One big question that's come up...it's built on station moulds (10 of) with 4 bulkheads. Longitudinal stringers are located onto the moulds, and plywood panels attached to this (so no stitching, but otherwise like a cross between a S&G and larger plywood boat).

So, the question is...the stringers are rebated into the moulds (so the ply lies on the mould outlines), and so I can't see how the moulds are removed once it's together (the lower part only, deck is put on once it's out).

Should I cut them in half, reassemble on backing pieces, and then take them apart when it's done? Or are they usually pushed out at an angle (twisted out)?

Anyone built like this, and know how I'd get them out?

Hope the question makes sense!

Regards,
Darren
Australia
 

DJR

Member
Apr 12, 2007
24
0
Melbourne, Victoria, Australia
Hi Matt,

Yes, the moulds are attached to a strongback and the kayak built up-side down. Then removed from the moulds, turned over and decked.

Just not sure how to do the "remove from moulds" bit as the chines/stringers sit in them. But it's how a lot of boats are built so it must be possible!

Regards,
Darren
 

DJR

Member
Apr 12, 2007
24
0
Melbourne, Victoria, Australia
I should add that I'm building David's design as he's the only one I've found who does a TK1 class kayak that meets the competition specs. I think TK class may be a purely Australian thing used for our flatwater races (mainly on rivers) as sea kayaks aren't fast enough, and K1's are pretty unstable and tkae a high skill level.

I've had a lot of interest form fellow paddlers as the weight should come in at that of a kevlar boat - around 12kgs fully fitted out - and can be done for a lot less - cheaper than fiberglass and lighter than that too.

Regards,
Darren
 

hairymick

Well-Known Member
Dec 8, 2005
2,107
2
Queensland, Australia
G'day Darren,

Are you the Darren on the Aussie Woodworkers forum? :D

Mate, I wouldn't have a clue how you would go about removing the stations.

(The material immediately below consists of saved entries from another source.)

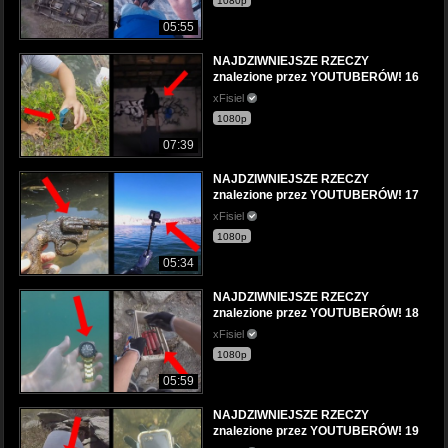
1080p
05:55
NAJDZIWNIEJSZE RZECZY
znalezione przez YOUTUBERÓW! 16
xFisiel
1080p
07:39
NAJDZIWNIEJSZE RZECZY
znalezione przez YOUTUBERÓW! 17
xFisiel
1080p
05:34
NAJDZIWNIEJSZE RZECZY
znalezione przez YOUTUBERÓW! 18
xFisiel
1080p
05:59
NAJDZIWNIEJSZE RZECZY
znalezione przez YOUTUBERÓW! 19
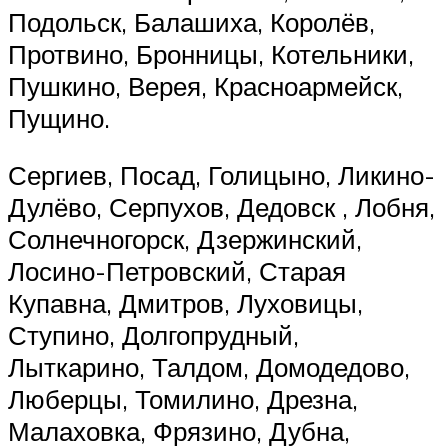
Подольск, Балашиха, Королёв,
Протвино, Бронницы, Котельники,
Пушкино, Верея, Красноармейск,
Пущино.
Сергиев, Посад, Голицыно, Ликино-
Дулёво, Серпухов, Дедовск , Лобня,
Солнечногорск, Дзержинский,
Лосино-Петровский, Старая
Купавна, Дмитров, Луховицы,
Ступино, Долгопрудный,
Лыткарино, Талдом, Домодедово,
Люберцы, Томилино, Дрезна,
Малаховка, Фрязино, Дубна,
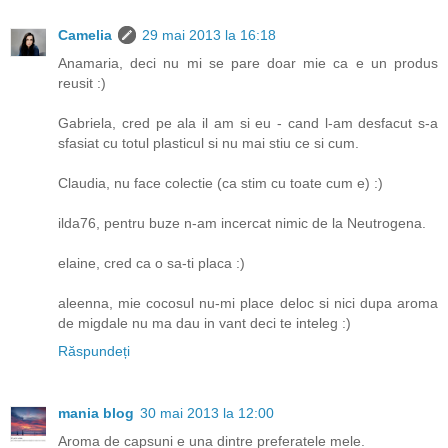
Camelia
29 mai 2013 la 16:18
Anamaria, deci nu mi se pare doar mie ca e un produs
reusit :)
Gabriela, cred pe ala il am si eu - cand l-am desfacut s-a
sfasiat cu totul plasticul si nu mai stiu ce si cum.
Claudia, nu face colectie (ca stim cu toate cum e) :)
ilda76, pentru buze n-am incercat nimic de la Neutrogena.
elaine, cred ca o sa-ti placa :)
aleenna, mie cocosul nu-mi place deloc si nici dupa aroma
de migdale nu ma dau in vant deci te inteleg :)
Răspundeți
mania blog
30 mai 2013 la 12:00
Aroma de capsuni e una dintre preferatele mele.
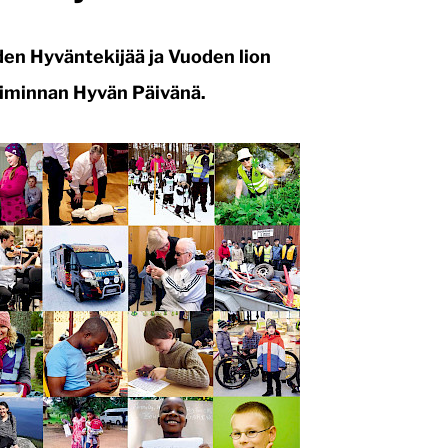
den Hyväntekijää ja Vuoden lion
toiminnan Hyvän Päivänä.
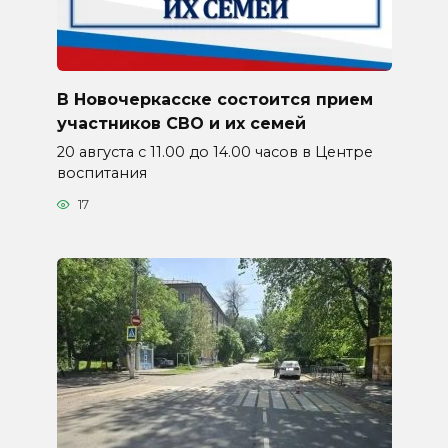
В Новочеркасске состоится прием
участников СВО и их семей
20 августа с 11.00 до 14.00 часов в Центре
воспитания
17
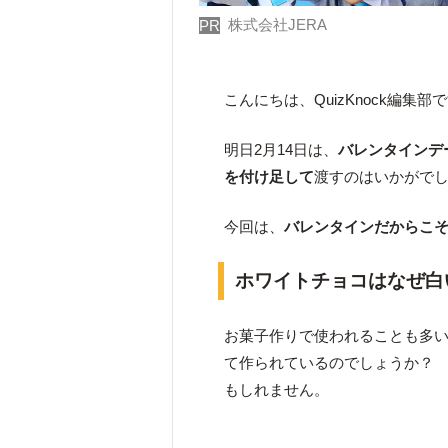
株式会社JERA
PR
こんにちは、QuizKnock編集部
明日2月14日は、
バレンタインデ
を付け足して
渡すのはいかがで
今回は、
バレンタインだからこそ
ホワイトチョコはなぜ白
お菓子作りで使われることも多
て作られているのでしょうか？
もしれません。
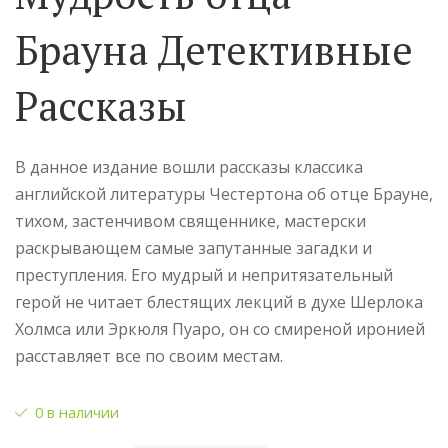
Брауна Детективные
Рассказы
В данное издание вошли рассказы классика
английской литературы Честертона об отце Брауне,
тихом, застенчивом священнике, мастерски
раскрывающем самые запутанные загадки и
преступления. Его мудрый и непритязательный
герой не читает блестящих лекций в духе Шерлока
Холмса или Эркюля Пуаро, он со смиреной иронией
расставляет все по своим местам.
0 в наличии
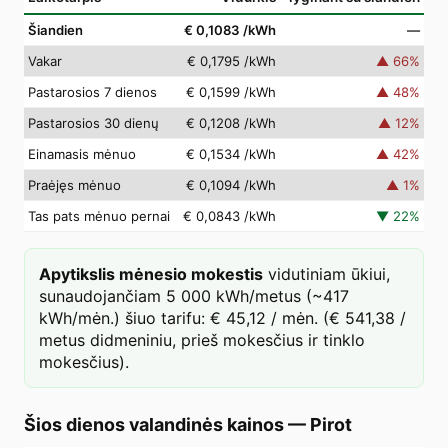
Šiandien
€ 0,1083
/kWh
—
Vakar
€ 0,1795
/kWh
▲
66
%
Pastarosios 7 dienos
€ 0,1599
/kWh
▲
48
%
Pastarosios 30 dienų
€ 0,1208
/kWh
▲
12
%
Einamasis mėnuo
€ 0,1534
/kWh
▲
42
%
Praėjęs mėnuo
€ 0,1094
/kWh
▲
1
%
Tas pats mėnuo pernai
€ 0,0843
/kWh
▼
22
%
Apytikslis mėnesio mokestis
vidutiniam ūkiui,
sunaudojančiam 5 000 kWh/metus (~417
kWh/mėn.) šiuo tarifu: € 45,12 / mėn. (€ 541,38 /
metus didmeniniu, prieš mokesčius ir tinklo
mokesčius).
Šios dienos valandinės kainos
—
Pirot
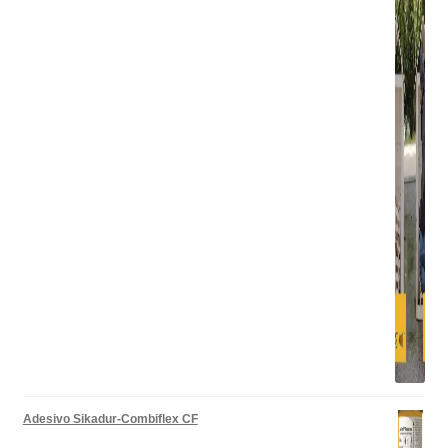
Adesivo Sikadur-Combiflex CF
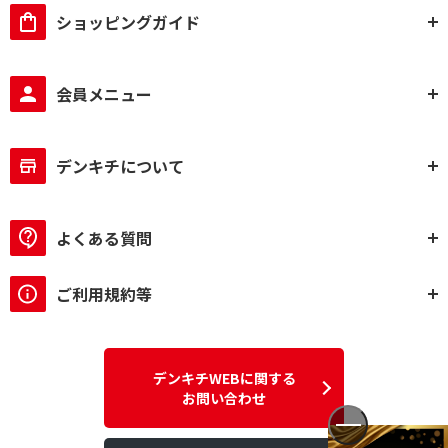
ショッピングガイド
会員メニュー
デンキチについて
よくある質問
ご利用規約等
デンキチWEBに関する
お問い合わせ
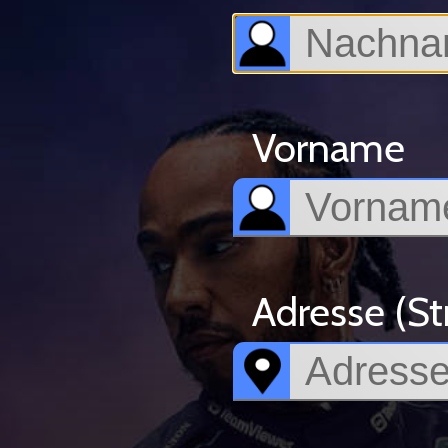
Vorname
Adresse (St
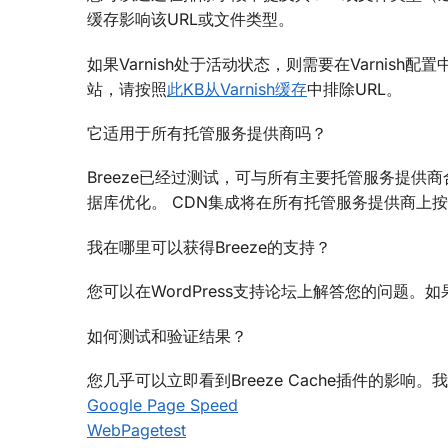
缓存影响该URL或文件类型。
如果Varnish处于活动状态，则需要在Varnish配置
站，请按照
此KB从Varnish缓存
中排除URL。
它适用于所有托管服务提供商吗？
Breeze已经过测试，可与所有主要托管服务提供商
据库优化。 CDN集成将在所有托管服务提供商上
我在哪里可以获得Breeze的支持？
您可以在WordPress支持论坛上解答您的问题。如果
如何测试和验证结果？
您几乎可以立即看到Breeze Cache插件的影
Google Page Speed
WebPagetest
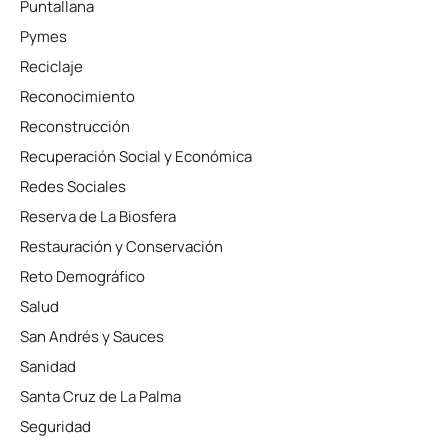
Puntallana
Pymes
Reciclaje
Reconocimiento
Reconstrucción
Recuperación Social y Económica
Redes Sociales
Reserva de La Biosfera
Restauración y Conservación
Reto Demográfico
Salud
San Andrés y Sauces
Sanidad
Santa Cruz de La Palma
Seguridad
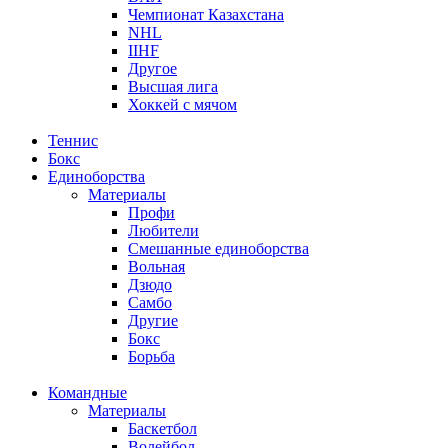
Чемпионат Казахстана
NHL
IIHF
Другое
Высшая лига
Хоккей с мячом
Теннис
Бокс
Единоборства
Материалы
Профи
Любители
Смешанные единоборства
Вольная
Дзюдо
Самбо
Другие
Бокс
Борьба
Командные
Материалы
Баскетбол
Волейбол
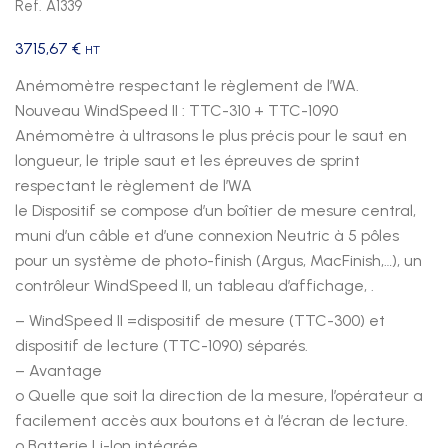
Ref. A1339
3715,67
€
HT
Anémomètre respectant le règlement de l’WA.
Nouveau WindSpeed II : TTC-310 + TTC-1090
Anémomètre à ultrasons le plus précis pour le saut en
longueur, le triple saut et les épreuves de sprint
respectant le règlement de l’WA
le Dispositif se compose d’un boîtier de mesure central,
muni d’un câble et d’une connexion Neutric à 5 pôles
pour un système de photo-finish (Argus, MacFinish,…), un
contrôleur WindSpeed II, un tableau d’affichage, .
– WindSpeed II =dispositif de mesure (TTC-300) et
dispositif de lecture (TTC-1090) séparés.
– Avantage
o Quelle que soit la direction de la mesure, l’opérateur a
facilement accès aux boutons et à l’écran de lecture.
o Batterie Li-Ion intégrée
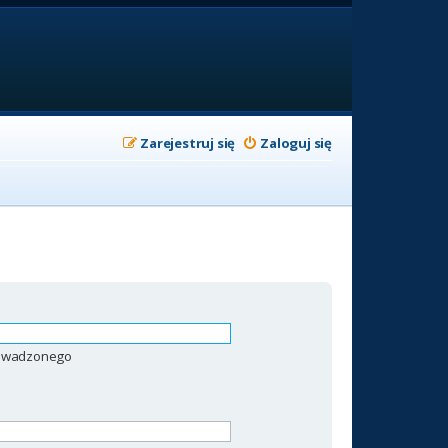
Zarejestruj się
Zaloguj się
prowadzonego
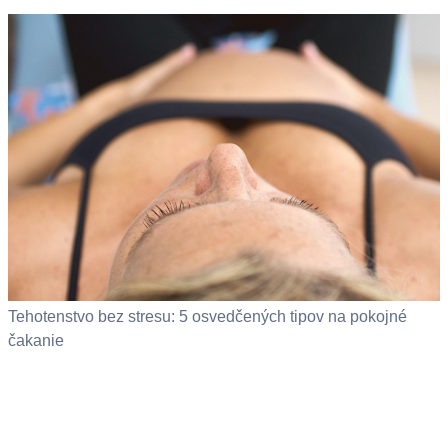
Tehotenstvo bez stresu: 5 osvedčených tipov na pokojné
čakanie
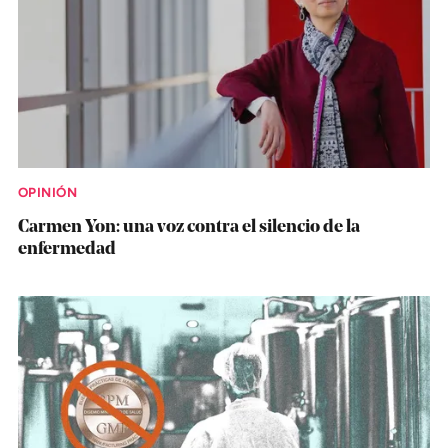
OPINIÓN
Carmen Yon: una voz contra el silencio de la
enfermedad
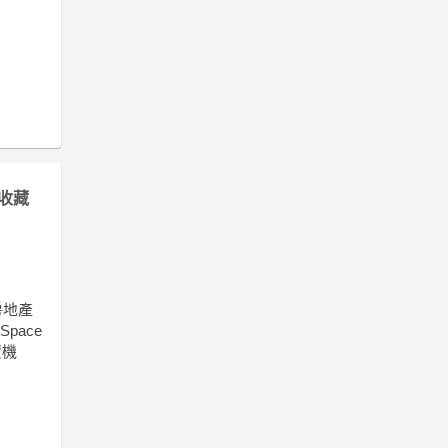
收藏
房地產
pace
資機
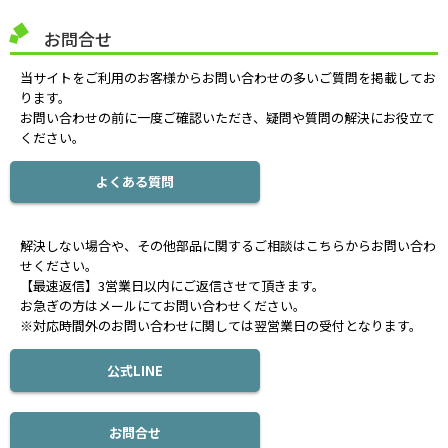
お問合せ
当サイトをご利用のお客様からお問い合わせの多いご質問を掲載してお
ります。
お問い合わせの前に一度ご確認いただき、疑問や質問の解決にお役立て
ください。
よくある質問
解決しない場合や、その他部品に関するご相談はこちらからお問い合わ
せください。
【最速返信】3営業日以内にご返信させて頂きます。
お急ぎの方はメールにてお問い合わせください。
※対応時間外のお問い合わせに関しては翌営業日の受付となります。
公式LINE
お問合せ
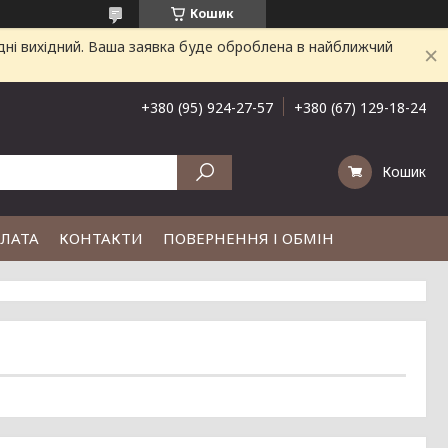
Кошик
дні вихідний. Ваша заявка буде оброблена в найближчий
+380 (95) 924-27-57
+380 (67) 129-18-24
Кошик
ПЛАТА
КОНТАКТИ
ПОВЕРНЕННЯ І ОБМІН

VERY CAREFULLY, I would imagine.

I have liked the Payne designs for years but his build processes seem a little too complex for me.

Good luck with your build mate. Please share with us some piccies of your build.
 

DJR

Member
Apr 12, 2007
24
0
Melbourne, Victoria, Australia
Hi,

Yes Mick, that's me :D And I won a free pass to the Melbourne Woodwork show from the forum so am very excited! David does do nice designs, I wouldn't mind building one of his motor launches one day as a bigger fishing boat, but that's a long way off!

Keith, it's a ply on frame kayak, although he does do a strip-built (round hull) version of a K1. This one is abit more stable for me being hard chine.

Unless I hear otherwise from David, I'll probably make the moulds in 2 pieces and join them on the centreline, then be able to remove them in 2 parts once it's assembled.

I may even try, for a second one, as S&G without the stringers...not sure of the rigidity though, being 3mm ply.

Thanks for the input and I'll definitely post pics once I start.